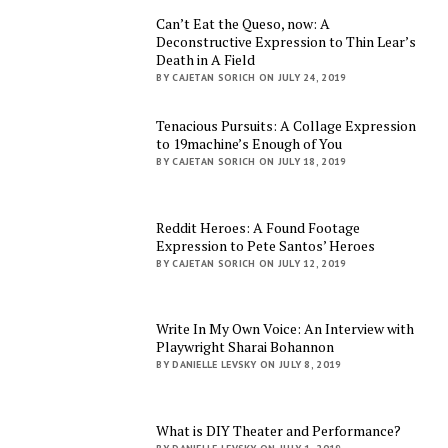
Can’t Eat the Queso, now: A
Deconstructive Expression to Thin Lear’s
Death in A Field
BY CAJETAN SORICH ON JULY 24, 2019
Tenacious Pursuits: A Collage Expression
to 19machine’s Enough of You
BY CAJETAN SORICH ON JULY 18, 2019
Reddit Heroes: A Found Footage
Expression to Pete Santos’ Heroes
BY CAJETAN SORICH ON JULY 12, 2019
Write In My Own Voice: An Interview with
Playwright Sharai Bohannon
BY DANIELLE LEVSKY ON JULY 8, 2019
What is DIY Theater and Performance?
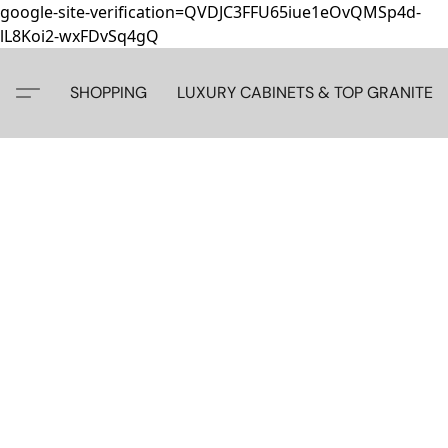
google-site-verification=QVDJC3FFU65iue1eOvQMSp4d-
lL8Koi2-wxFDvSq4gQ
SHOPPING
LUXURY CABINETS & TOP GRANITE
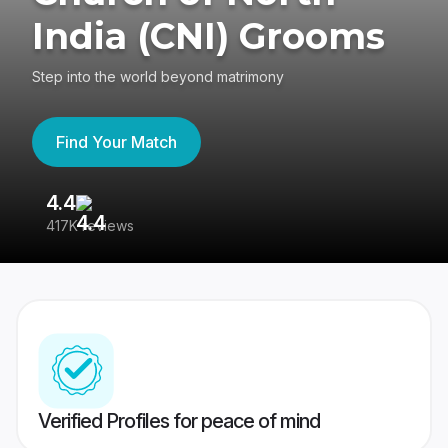
India (CNI) Grooms
Step into the world beyond matrimony
Find Your Match
4.4
3
417K reviews
Re
Verified Profiles for peace of mind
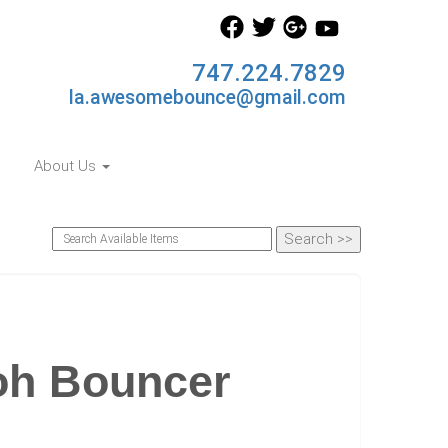
747.224.7829
la.awesomebounce@gmail.com
About Us
oh Bouncer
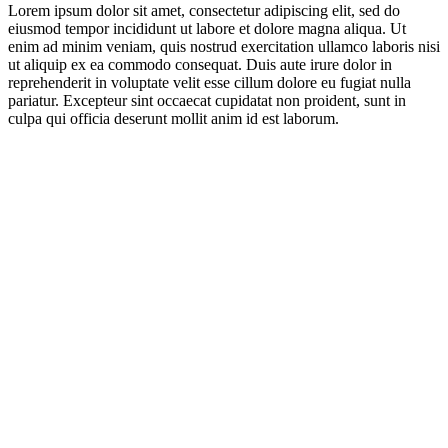
Lorem ipsum dolor sit amet, consectetur adipiscing elit, sed do
eiusmod tempor incididunt ut labore et dolore magna aliqua. Ut
enim ad minim veniam, quis nostrud exercitation ullamco laboris nisi
ut aliquip ex ea commodo consequat. Duis aute irure dolor in
reprehenderit in voluptate velit esse cillum dolore eu fugiat nulla
pariatur. Excepteur sint occaecat cupidatat non proident, sunt in
culpa qui officia deserunt mollit anim id est laborum.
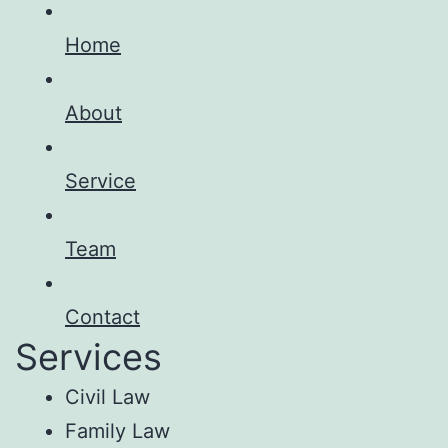
Home
About
Service
Team
Contact
Services
Civil Law
Family Law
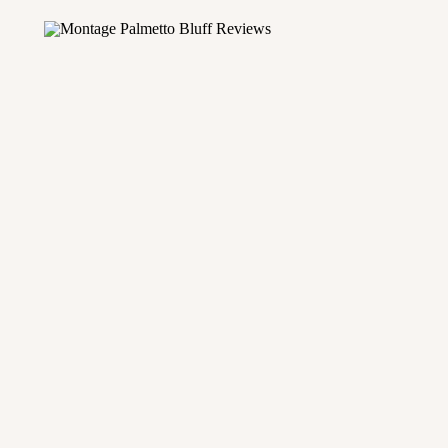
mantic cities in the country. As a photographer with ov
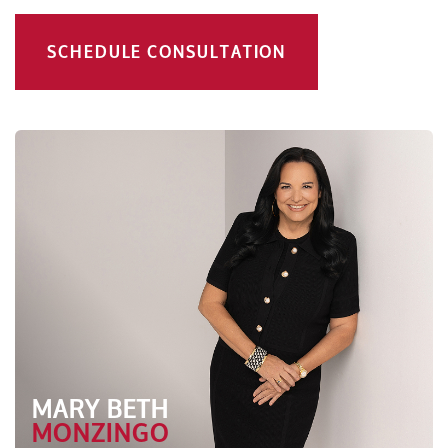
SCHEDULE CONSULTATION
MARY BETH
MONZINGO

WHAT YOU WILL DO: Whenever the word "Heroes" shows up in a line of the entries above, copy that line.

THE COMPLETED TASK:
Reddit Heroes: A Found Footage
Expression to Pete Santos’ Heroes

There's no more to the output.